The gang had a busy day today, almost all of it in the warm June sun. Alyson continued setting up her experimental plots in the Staffanson bog, and spent the afternoon measuring canopy cover and soil pH for her IS project. Meanwhile, the rest of the team (minus Gretel, who was setting up work for q2 juvenile counts) picked up our fleg begs and counted Hesperostipa spartea and weeded in p1. Amy and James found one H. spartea specimen with 137 seeds! We are now up to 17 out of 59 rows surveyed. Meanwhile, Will, Alex and Per led the crew in weeding out the non-native yellow sweet clover (Melilotus) from the periphery of the plot area. Hopefully we eliminated a lot of potential seeds form the seed bank, meaning that in future years the rows will be devoid of this weedy legume and the study Echinacea will have less competition. Stuart also showed me what poison ivy looks like for the third time, and I still don’t think I could pick it out of a lineup.
Per with a bundle of sweet clover picked from around p1. This is probably less than 10% of what was removed today.
After some brief (or for Alex, who was cleaning the bathroom, not so brief) chores at the Hjelm House, the team returned to exPt8 (experimental plot 8) to search for juvenile Echinacea crossesplanted in 2013. This meant more time bent over, although now instead of looking for seedlings we were looking for melted bits of toothpick (which were placed to mark seedlings). Some seedlings were in great shape — Alex and I found a couple with basal leaves over 10 cm tall. Others were not in great shape, either dead or missing like Jimmy Hoffa. We got about a third of the work for qGen2 this afternoon. It may rain tomorrow, so we’re bracing for indoors-work and hiding our bicycles inside.

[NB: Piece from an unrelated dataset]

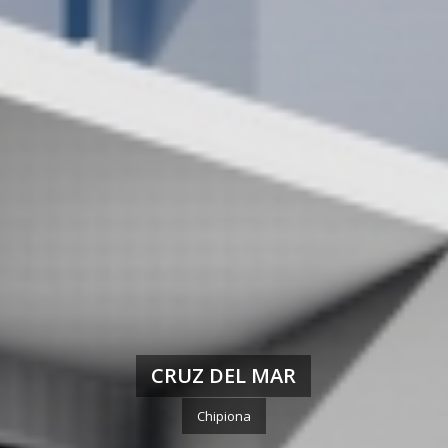
CRUZ DEL MAR
Chipiona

Using a pink sword to claim the new seedling (left) for Team Echinacea. We used cocktail swords to denote seedlings germinating this year from achenes sown in 2013.
Today we started in P8 by pulling some sweet clover. It was not a task to be taken lightly, only the heartiest could master the “full pull.” It was really in the ground and being held tight by Brome grass. We did manage to pull on and get a lot pulled out and removed. Hopefully there will be a lot less in the plot from now on. Below is a picture of our bundles. We figured they were at least as big or bigger than Gina! We broke for lunch and then started flagging in P1 and at Hegg lake. We were all getting quite good at finding plants and/or staples and almost had all the 5 meter flagging done when a sudden, unexpected rain shower left us running for cover!
Dwight and Stuart broadcast native prairie seed in experimental plots p1 & p8 on Friday. At 34 °F (1°C) it was the warmest day in a month. It was also very windy –great for spreading seed! We broadcast Bouteloua curtipedula, Schizachyrium scoparium, Galium boreale, and Phlox pilosa directly on the snow. There wasn’t much snow and it was melting. We broadcast Lathyrus venosus in p1. We stored about half of each species, except L. venosus, in the Hjelm house to broadcast in the spring. (Hedging our bets.)